Brad Dunn - A wave policy
In East Timor, Dili was a strict, heavy patrol program, so we were working seven days. Then when we busted out of Dili, we went down to Maliana in centre sou- west. That was still seven days a week, and just patrolling. Constantly out, you're just out looking for trouble and not finding it.
Then when we moved over to the coast again and went up into the Highlands, again, a lot of looking and no finding. It became very evident to the squadron commander and myself that we had to deescalate our mindset from war-fighting to more of a peacekeeping concept. When you're operating an armoured vehicle for war, you're operating the vehicle on the edge, you're putting the vehicle into positions so you can get fire.

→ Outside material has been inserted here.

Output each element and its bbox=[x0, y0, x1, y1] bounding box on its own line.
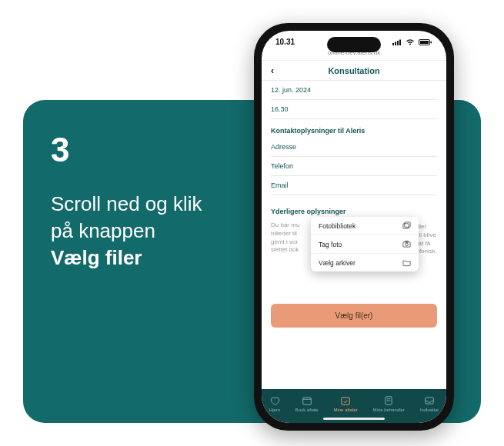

We needed to ramp that down a bit when you're just driving around and get everyone calm. We could see that we needed to start to calm things down a little bit in ourselves and deescalate this a little bit to get more of a peacekeeping... Waving, we instituted a wave policy, all commanders would wave. One of our troops... You'd tell when you'd been in an area with one, because the troops are dispersed, so from the headquarters, they're out doing the patrols.
Then the boss and I would head out and follow them up. You could spot where two troop had been. The two-troop troop Sergeant had come up with this thing of winding his hand up and then coming up with the thumbs up and the kids used to run out and... You knew, "Oh, well, two troop's been here."